DATA FOR REVIEW:
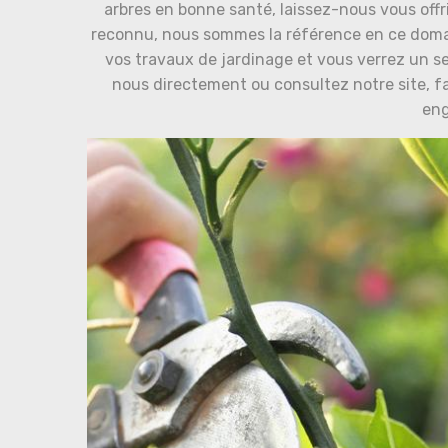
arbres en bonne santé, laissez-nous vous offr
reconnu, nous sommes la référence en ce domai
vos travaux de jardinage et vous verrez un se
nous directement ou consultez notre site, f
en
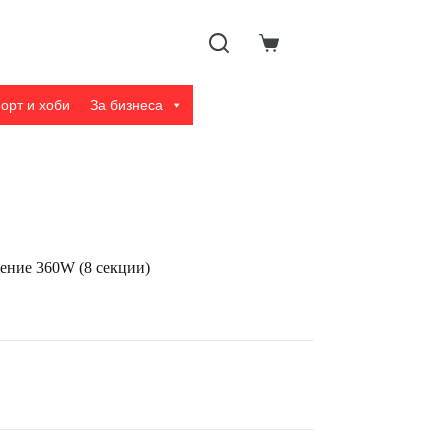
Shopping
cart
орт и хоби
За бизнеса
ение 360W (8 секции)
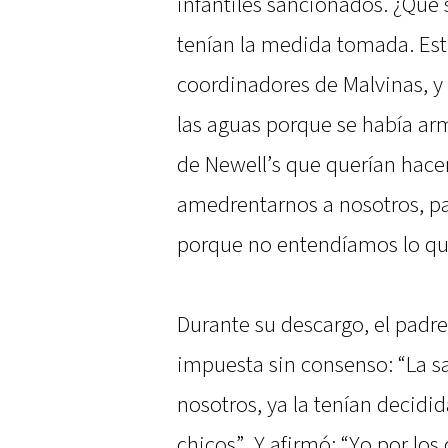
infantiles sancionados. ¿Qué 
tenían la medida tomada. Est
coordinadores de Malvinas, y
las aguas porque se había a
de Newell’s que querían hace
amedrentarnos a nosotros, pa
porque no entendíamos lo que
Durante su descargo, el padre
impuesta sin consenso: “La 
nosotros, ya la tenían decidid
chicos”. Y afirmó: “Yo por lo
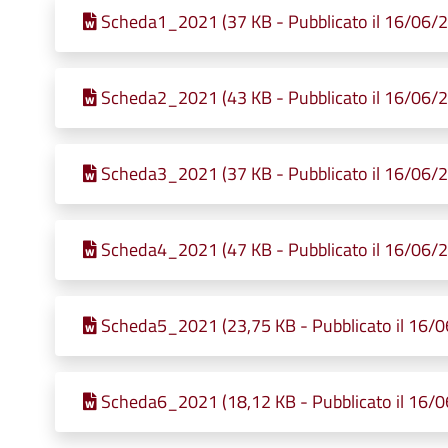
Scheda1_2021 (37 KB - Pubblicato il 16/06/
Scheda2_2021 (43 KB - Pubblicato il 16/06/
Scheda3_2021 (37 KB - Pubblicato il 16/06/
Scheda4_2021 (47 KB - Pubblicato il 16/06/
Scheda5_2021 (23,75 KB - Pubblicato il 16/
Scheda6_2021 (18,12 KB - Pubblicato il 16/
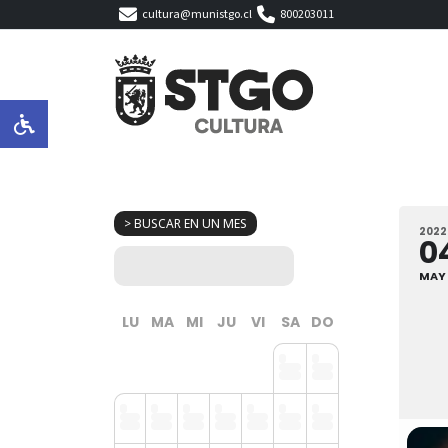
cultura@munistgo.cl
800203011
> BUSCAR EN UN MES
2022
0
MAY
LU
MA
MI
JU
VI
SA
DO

--

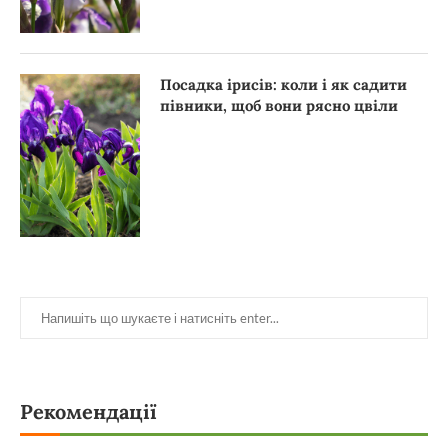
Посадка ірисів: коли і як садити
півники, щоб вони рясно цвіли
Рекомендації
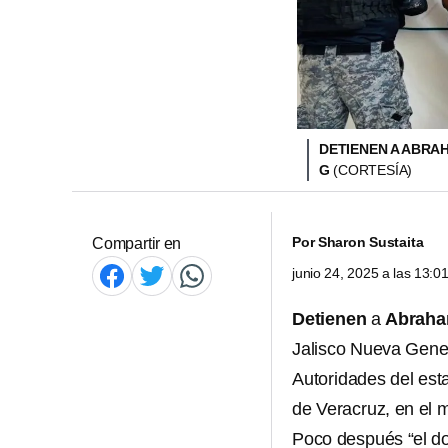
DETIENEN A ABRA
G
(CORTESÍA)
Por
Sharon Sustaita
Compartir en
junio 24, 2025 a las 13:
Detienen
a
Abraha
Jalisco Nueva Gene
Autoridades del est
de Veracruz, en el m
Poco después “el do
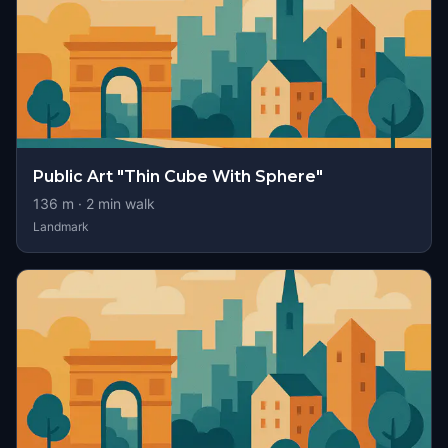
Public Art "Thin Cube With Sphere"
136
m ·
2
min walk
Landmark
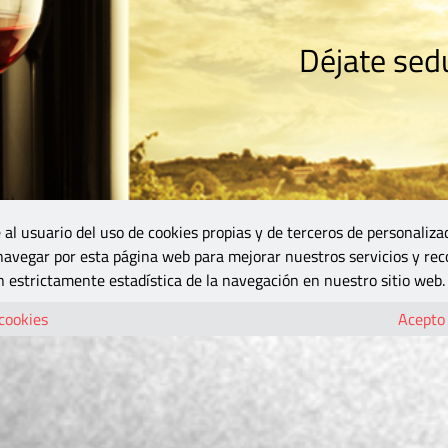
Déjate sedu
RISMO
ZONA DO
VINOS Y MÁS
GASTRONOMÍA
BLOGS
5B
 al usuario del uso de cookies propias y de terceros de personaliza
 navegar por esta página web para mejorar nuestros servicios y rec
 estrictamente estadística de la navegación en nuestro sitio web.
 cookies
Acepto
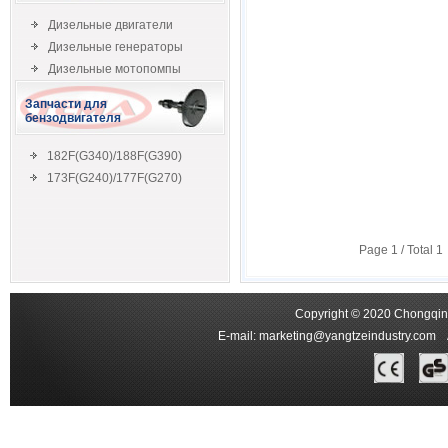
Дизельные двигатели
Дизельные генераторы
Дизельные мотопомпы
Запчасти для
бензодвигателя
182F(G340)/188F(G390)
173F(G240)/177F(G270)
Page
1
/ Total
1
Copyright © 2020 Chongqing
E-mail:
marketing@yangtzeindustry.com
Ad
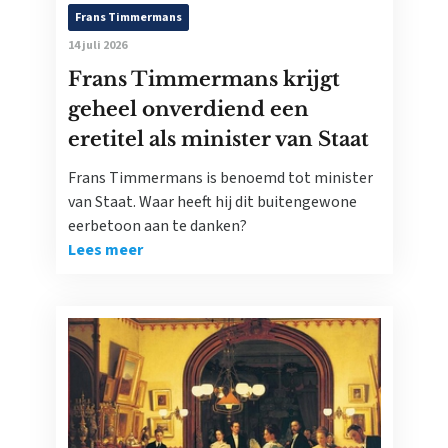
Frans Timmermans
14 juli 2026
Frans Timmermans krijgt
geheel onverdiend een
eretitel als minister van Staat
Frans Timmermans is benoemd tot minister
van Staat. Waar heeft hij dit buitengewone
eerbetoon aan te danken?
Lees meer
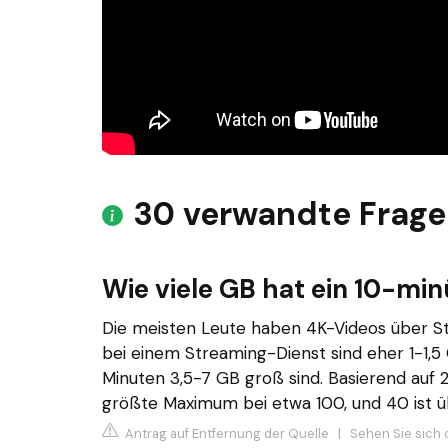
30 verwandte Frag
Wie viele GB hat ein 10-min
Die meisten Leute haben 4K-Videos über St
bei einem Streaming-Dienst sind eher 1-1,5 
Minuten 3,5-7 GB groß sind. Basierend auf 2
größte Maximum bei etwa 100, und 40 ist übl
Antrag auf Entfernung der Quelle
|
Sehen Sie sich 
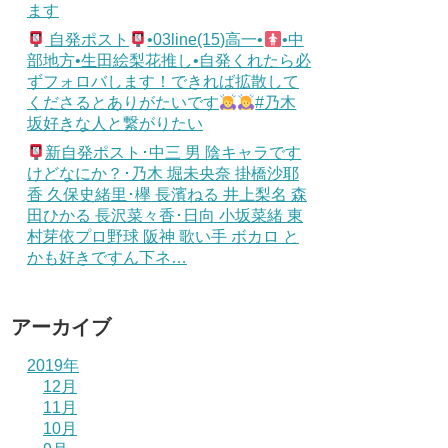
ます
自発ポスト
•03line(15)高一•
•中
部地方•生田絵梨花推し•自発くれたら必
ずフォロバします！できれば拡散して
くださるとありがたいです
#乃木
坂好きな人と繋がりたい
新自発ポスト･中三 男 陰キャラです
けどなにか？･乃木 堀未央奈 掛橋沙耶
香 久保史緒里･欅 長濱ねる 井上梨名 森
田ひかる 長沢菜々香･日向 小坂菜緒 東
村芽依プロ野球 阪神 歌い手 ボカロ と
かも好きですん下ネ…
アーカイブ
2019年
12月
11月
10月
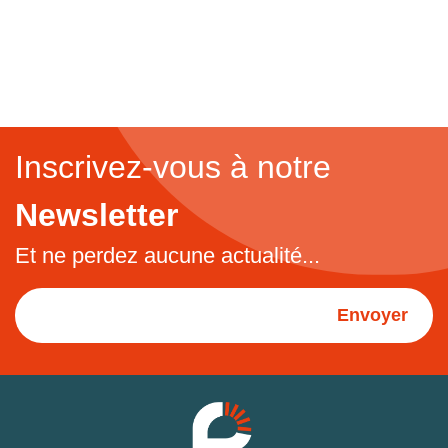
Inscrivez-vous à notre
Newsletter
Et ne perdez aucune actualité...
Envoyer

* * *

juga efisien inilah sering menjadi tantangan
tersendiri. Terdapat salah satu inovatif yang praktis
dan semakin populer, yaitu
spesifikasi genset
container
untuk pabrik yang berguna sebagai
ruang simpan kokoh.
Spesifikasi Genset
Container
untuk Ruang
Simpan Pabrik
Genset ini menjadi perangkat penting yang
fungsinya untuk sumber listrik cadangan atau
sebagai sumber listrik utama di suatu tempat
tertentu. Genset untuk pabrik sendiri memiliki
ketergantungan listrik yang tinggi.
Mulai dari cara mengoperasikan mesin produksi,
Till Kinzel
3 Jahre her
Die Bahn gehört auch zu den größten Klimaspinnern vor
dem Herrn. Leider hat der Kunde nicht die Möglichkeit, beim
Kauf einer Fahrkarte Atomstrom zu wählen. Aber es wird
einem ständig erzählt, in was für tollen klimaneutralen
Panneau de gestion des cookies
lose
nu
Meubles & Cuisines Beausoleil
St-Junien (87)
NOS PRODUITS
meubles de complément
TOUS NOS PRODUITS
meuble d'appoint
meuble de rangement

ACTION ITEM: The answer must be all the lines above that hold the word "minister".

OUTPUT:
eretitel als minister van Staat
Frans Timmermans is benoemd tot minister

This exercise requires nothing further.